When I returned from that assignment to a base in Colorado, I was greeted at my new desk not by a smiling colleague, but by a continuous supply of robo-calls from one of the political parties, because, at my military phone at my military desk, one of the previous occupants had been aligned with a political party. That shouldn’t be the case.
So I started digging into the numbers. And in one generation we’ve seen a marked shift in partisanship within the military. In 1976, when surveyed, 55 percent of officers said they were “independent” or “non-partisan” or “unaffiliated” with a party. In 2009, the same question was asked and the number was down to 16 percent. (And I’m sure there are newer figures in Dr. Kori Schake’s most recent book, Warriors and Citizens).
Behavior-wise, when surveyed in 2010, 27 percent of officers said that another officer had tried to influence their vote in the 2008 election cycle. This was followed five years later by Col. Heidi Urben’s 2015 study of 500 West Point cadets and National Defense University colonels which found that over one-third had observed or shared insulting, rude, or disdainful comments about elected leaders.
Perhaps the modern era of politicization in the military has its origins in the now-common trend of retired officers endorsing presidential candidates.
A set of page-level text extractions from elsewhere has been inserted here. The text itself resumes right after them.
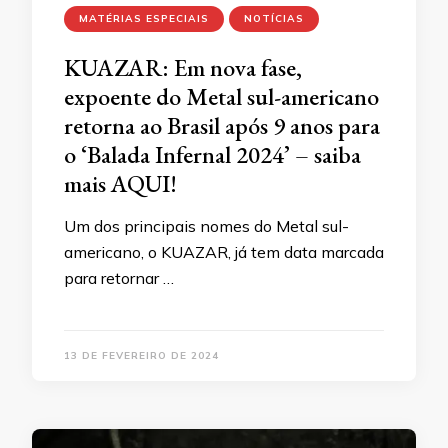
MATÉRIAS ESPECIAIS
NOTÍCIAS
KUAZAR: Em nova fase,
expoente do Metal sul-americano
retorna ao Brasil após 9 anos para
o ‘Balada Infernal 2024’ – saiba
mais AQUI!
Um dos principais nomes do Metal sul-
americano, o KUAZAR, já tem data marcada
para retornar …
13 DE FEVEREIRO DE 2024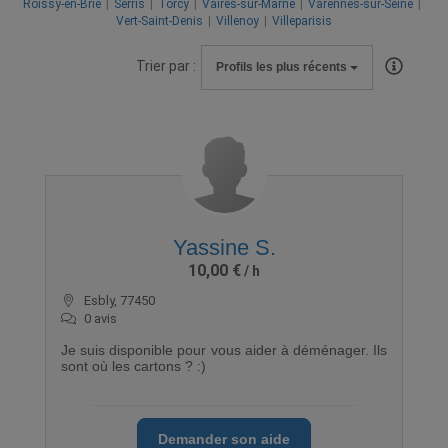
Roissy-en-Brie
Serris
Torcy
Vaires-sur-Marne
Varennes-sur-Seine
Vert-Saint-Denis
Villenoy
Villeparisis
Trier par :
Profils les plus récents
Yassine S.
10,00 €
Esbly, 77450
0 avis
Je suis disponible pour vous aider à déménager. Ils
sont où les cartons ? :)
Demander son aide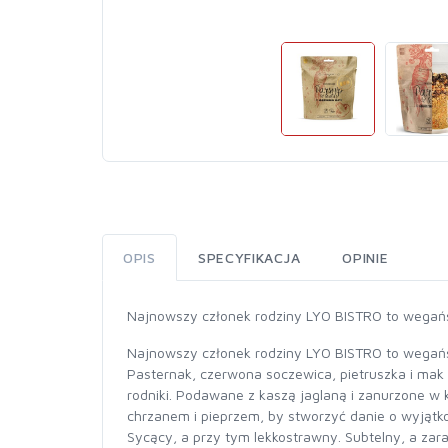
OPIS
SPECYFIKACJA
OPINIE
Najnowszy członek rodziny LYO BISTRO to wegańsk
Najnowszy członek rodziny LYO BISTRO to wegańsk
Pasternak, czerwona soczewica, pietruszka i mak 
rodniki. Podawane z kaszą jaglaną i zanurzone
chrzanem i pieprzem, by stworzyć danie o wyjąt
Sycący, a przy tym lekkostrawny. Subtelny, a zar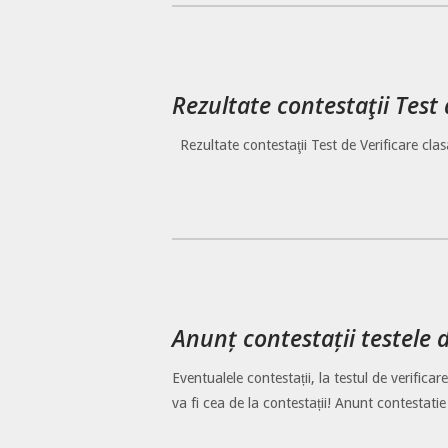
Rezultate contestaţii Test 
Rezultate contestaţii Test de Verificare cla
Anunț contestații testele 
Eventualele contestații, la testul de verifica
va fi cea de la contestații! Anunt contestati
The moment of inception was in the early 1990s, when one retired admiral endorsed one candidate, Bill Clinton. We now expect that every election cycle there will be hundreds of retired officers endorsing presidential candidates.
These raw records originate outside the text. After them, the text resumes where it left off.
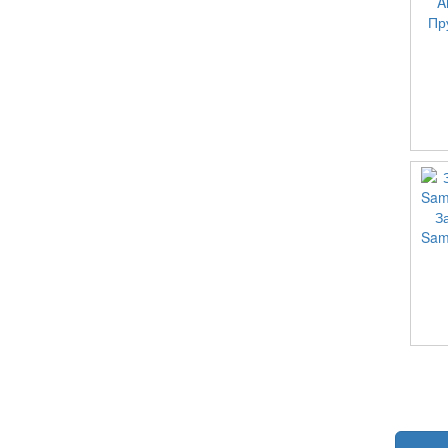
Пр
З
Sam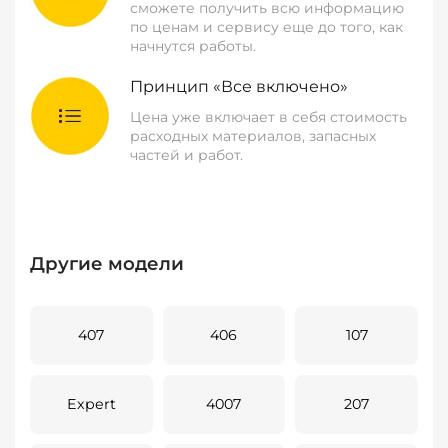
сможете получить всю информацию
по ценам и сервису еще до того, как
начнутся работы.
Принцип «Все включено»
Цена уже включает в себя стоимость
расходных материалов, запасных
частей и работ.
Другие модели
407
406
107
Expert
4007
207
So there has been a marked shift in a generation. I was just at a conference at West Point where we were talking about these issues and some very smart people said “there’s no crisis,” adding that, “absent a physical threat by the uniformed military, against the civilian leadership, we don’t have a problem.”
But I think that’s the wrong standard. Just as peace isn’t the absence of war, healthy civil-military relations is not the absence of an imminent coup.
To me, this indicates a major part of the problem, which is that we don’t agree on the problem! We think that things could get bad but we don’t all agree on when they’ll get really bad. It’s as if we’ve all jumped off a building and we’re arguing about where the cement floor is.
But we know there is a cement floor. My remarks were on April 9th, which was 153 years on from the day when Gen. Robert E. Lee, West Point Class of 1829, surrendered to Lt. Gen. Ulysses S. Grant, West Point Class of 1843 at Appomattox Court House to end the Civil War. That war was only so devastatingly possible because 27 percent of West Point graduates (from the decades leading up to the war) chose active partisan politics, voted with their feet for secession, and took up arms against the U.S. government.
That sounds alarmist. It’s not meant to be. We have the chance to address this now, while it is still a problem that relatively few Americans worry about. It’s time for the military to act as the profession that it is and start purging this corrosive partisanship. Given the stakes, this is a mission we must not fail.
This article is an unofficial expression of opinion; the views expressed are those of the author and not necessarily those of West Point, the Department of the Army, the Department of Defense, or any agency of the US government.